Question

Find the vertices and foci of (x+2)over 4^2+(y-1)0ver 25^2=1

Answer 1

\[(x+2)^{2}/4+(y-1)^{2}/25=1\]

Answer 2

@ShailKumar

Answer 3

This is an ellipse and the vertex is (-2,1)

Answer 4

for the foci i got (-2, 1+or- square root 21)

Answer 5

and for the vertices i got (-2,6) (-2,-4) but when i put it in a graphing calculator i get different vertices and foci

Answer 6

https://www.desmos.com/calculator/46lmaqxorx

Answer 7

(2,-1) is the center of the ellipse. How did you find the vertices ?

Answer 8

I used the formula (h, K+a) (h,k-a) because the major axis is vertical

Answer 9

(-2,1) is the center of the ellipse

Answer 10

Actually you need to calculate eccentricity first

Answer 11

its parallel to the y-axis because a is always biggest number and its under y^2

Answer 12

oh, is that where e=c/a

Answer 13

yes

Answer 14

is c square root 21 though?

Answer 15

because then e=square root 21/5

Answer 16

Right

Answer 17

yes right

Answer 18

ok why is eccentricity important in finding the vertices and foci?

Answer 19

If center is (h,k), then foci are (h, k+c) and (h, k-c)

Answer 20

ok thats what i did and i got (-2,1+square root 21) (-2,1-square root 21)

Answer 21

eccentricity decide which conic section (parabola, ellipse or hyperbola) you are talking about. So their properties should be dependent on eccentricity.

Answer 22

Nice Question ShailKumar

Answer 23

You did it right for foci.

Answer 24

ok maybe i was interpreting the graph incorrectly

Answer 25

BTW, for this ellipse e = c/b. That plot is showing a parabola.

Answer 26

on the graph the vertices were like (-4,0) and (0,0) though

Answer 27

isnt e=c/a not b?

Answer 28

Forget that. you've done correctly.

Answer 29

oooh the graph on the link was showing a parabola?! ok that explains a lot

Answer 30

Could you find vertices?

Answer 31

No

Answer 32

I thought they were (-2,6) and (-2,-4)

Answer 33

but then those points arent on the x-axis...

Answer 34

Wait...

Answer 35

Vertices are (h,k+b) and (h,k-b).

Answer 36

arent they (h,k+a) (h,k-a)?

Answer 37

In your equation of ellipse: you have taken a^2 = 25 and b^2 = 4. right ?

Answer 38

yep

Answer 39

Then you are right.
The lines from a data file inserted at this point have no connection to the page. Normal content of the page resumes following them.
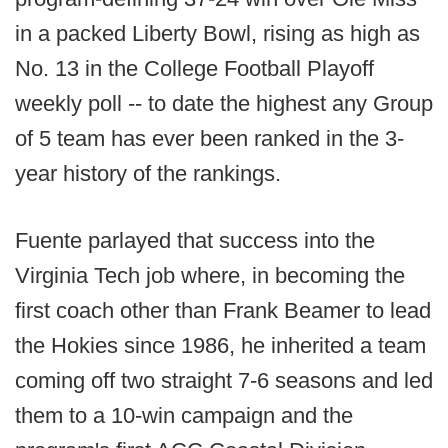
in a packed Liberty Bowl, rising as high as
No. 13 in the College Football Playoff
weekly poll -- to date the highest any Group
of 5 team has ever been ranked in the 3-
year history of the rankings.
Fuente parlayed that success into the
Virginia Tech job where, in becoming the
first coach other than Frank Beamer to lead
the Hokies since 1986, he inherited a team
coming off two straight 7-6 seasons and led
them to a 10-win campaign and the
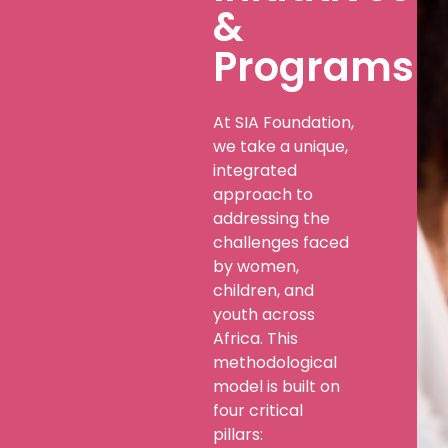
&
Programs
At SIA Foundation,
we take a unique,
integrated
approach to
addressing the
challenges faced
by women,
children, and
youth across
Africa. This
methodological
model is built on
four critical
pillars:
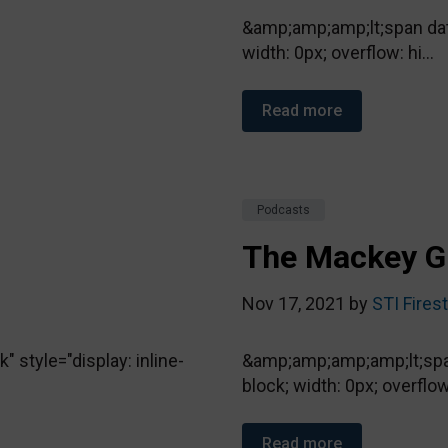
&amp;amp;amp;lt;span data
width: 0px; overflow: hi...
Read more
Podcasts
The Mackey G
Nov 17, 2021 by
STI Fires
style="display: inline-
&amp;amp;amp;amp;lt;span
block; width: 0px; overflow.
Read more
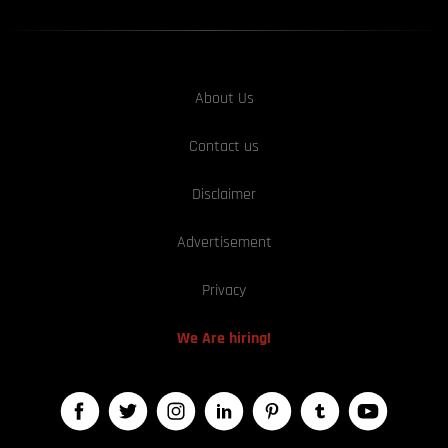
About Us
Contact us
Disclaimer
Advertisement
Privacy
We Are hiring!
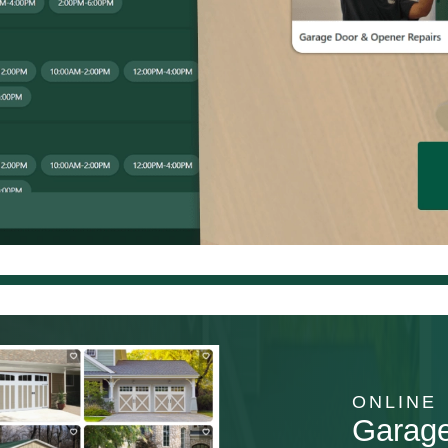
ONLINE
Garag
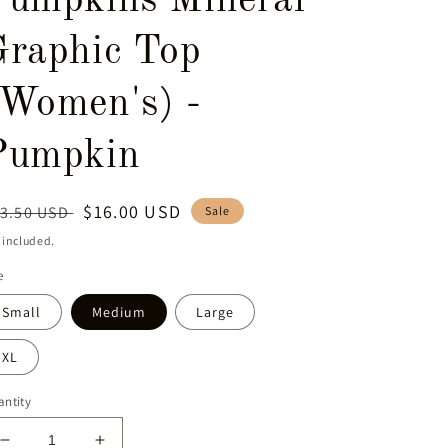
Pumpkins Mineral
Graphic Top
(Women's) -
Pumpkin
egular
Sale
$16.00 USD
3.50 USD
Sale
ice
price
 included.
e
Small
Medium
Large
XL
ntity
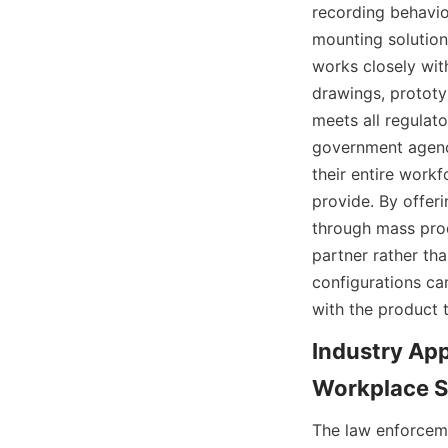
recording behavio
mounting solution
works closely wit
drawings, prototy
meets all regulator
government agenci
their entire workf
provide. By offer
through mass produ
partner rather th
configurations ca
Industry App
The law enforceme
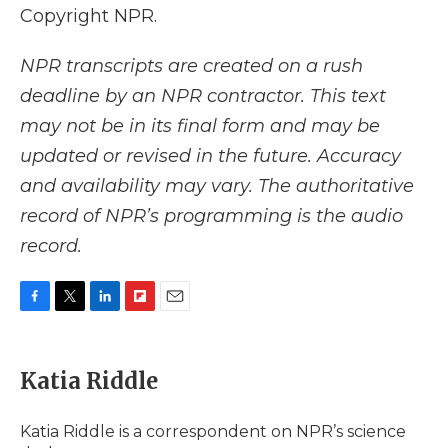
Copyright NPR.
NPR transcripts are created on a rush
deadline by an NPR contractor. This text
may not be in its final form and may be
updated or revised in the future. Accuracy
and availability may vary. The authoritative
record of NPR’s programming is the audio
record.
F
T
L
F
E
a
w
i
l
m
c
i
n
i
a
e
t
k
p
i
Katia Riddle
b
t
e
b
l
o
e
d
o
o
r
I
a
Katia Riddle is a correspondent on NPR’s science
k
n
r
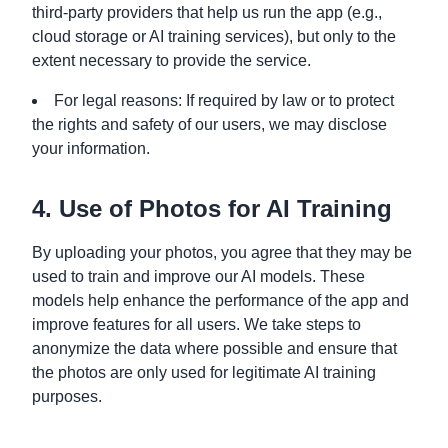
third-party providers that help us run the app (e.g.,
cloud storage or AI training services), but only to the
extent necessary to provide the service.
For legal reasons: If required by law or to protect
the rights and safety of our users, we may disclose
your information.
4. Use of Photos for AI Training
By uploading your photos, you agree that they may be
used to train and improve our AI models. These
models help enhance the performance of the app and
improve features for all users. We take steps to
anonymize the data where possible and ensure that
the photos are only used for legitimate AI training
purposes.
It should be (h,k+a) (h,k-a).

Answer 40

BTW, you've got correct vertices (-2,6) and (-2,-4)

Answer 41

it looks so weird lmost like a circle when i graph it though

Answer 42

and it doesnt make sense because then all of the points are on x=-2 and how am i supposed to draw that? i dont know any x-coordinates

Answer 43

https://www.desmos.com/calculator/fwn45vpf2z
this graph is showing different vertices

Answer 44

ok yea that one was a parabola graph i just posted a new one though and it still shows different vertices

Answer 45

You have interchanged the roles of a and b.

Answer 46

what do you mean?

Answer 47

In the plot you've got, you have put a>b. But in the problem a<b

Answer 48

a=25 and b=4 so a>b always in an ellipse

Answer 49

Not always. You post standard ellipse equation.

Answer 50

oh ok so im just confused about how to graph this problem because how do i know how wide the ellipse is when i dont have any x-coordinates?

Answer 51

For width you don't need x coordinates. Actually width of this ellipse is 2a = 4. Length is 2b = 10 !

Answer 52

Did you see the attached image?

Answer 53

which attached image?

Answer 54

Attaching again

Answer 55

Ummm I have (x+2)^2/4+(y-a)^2/25=1 is this the same as you have?

Answer 56

Sorry thats (y-1)^2/25

Answer 57

Actually I have (x+4)^2/4+(y-1)^2/25=1.

Answer 58

it should be (x+2)^2/4

Answer 59

Yep.

Answer 60

im still confused about how to graph it...I can plot the vertex, the vertices but how can i draw an ellipse without knowing how wide to draw it?

Answer 61

Do you wanna draw it by hand ?

Answer 62

yes i have to draw it by graphing paper

Answer 63

how do i plot 2a=4 and 2b=10?

Answer 64

Ellipse has two perpendicular axes called major axis and minor axis. First, check a>b or b>a. If a>b, major axis is parallel x axis otherwise parallel to y axis.